Prime Media reveals tough climate: Declining audiences and ad revenues collide

‘The board has decided that it must now prioritise debt reduction’

Prime Media Group has released its half year results. The headlines were revenue of $113.3m, down 13.3% on the prior corresponding period and EBITDA $24.3m, down 22.1% on prior corresponding period.

Operating costs were up 3.5% year-on-year.

Prime Media Group reported a consolidated loss of $8.6m for the half-year ended 31 December 2017, a decrease of $26m or 149.4% on the prior corresponding period. Included in the consolidated loss is a one-off non-cash impairment of the television licences of $31.0m. Prime indicated the impairment reflects the on-going decline of regional free-to-air television advertising markets and increasing program costs.

Prime’s total advertising revenue is down 13.7% on the prior period, which included the 2016 Rio Olympics. When compared to two years ago, total advertising revenue is down 6.6%.

Chief executive officer Ian Audsley said, “During the reporting period Prime maintained an industry-leading national revenue share of 41.8% for the half year, albeit at a level less than the prior year.

“In the current circumstances, it is important that we put Prime in the optimal position to successfully navigate this period of uncertainty where declining audiences and declining advertising revenues are colliding with increasing content costs. Over the past couple of years Prime has reduced its dividend payout ratio to increase the rate of interest-bearing debt reduction. In keeping with previous commentary to the market, the board has decided that it must now prioritise debt reduction. Accordingly, the board will not be declaring an interim dividend and will suspend dividend payments until further notice.”
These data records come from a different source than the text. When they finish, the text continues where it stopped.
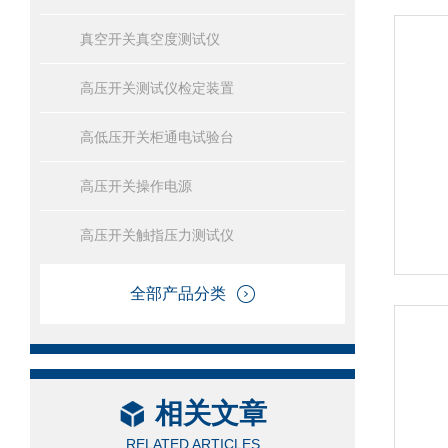
真空开关真空度测试仪
高压开关测试仪检定装置
高低压开关柜通电试验台
高压开关操作电源
高压开关触指压力测试仪
全部产品分类
相关文章
RELATED ARTICLES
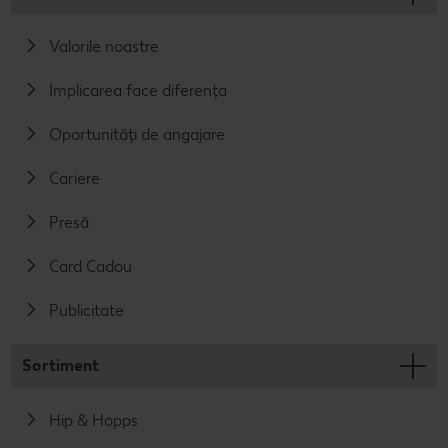
Valorile noastre
Implicarea face diferența
Oportunități de angajare
Cariere
Presă
Card Cadou
Publicitate
Sortiment
Hip & Hopps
As to the full year outlook, Audsley commented: “While there are a number of key sporting broadcasts in the second half, including the Winter Olympics and the Commonwealth Games, which will provide stimulus to the entertainment schedule, it does not necessarily point to long-term revenue growth in regional TV advertising markets.

“We reported to the market in August 2017 that the group’s full year result was likely to be between 25% and 30% below the prior year. The current trading conditions suggest that Prime will be at the bottom end of that guidance, inclusive of a successful Commonwealth Games.”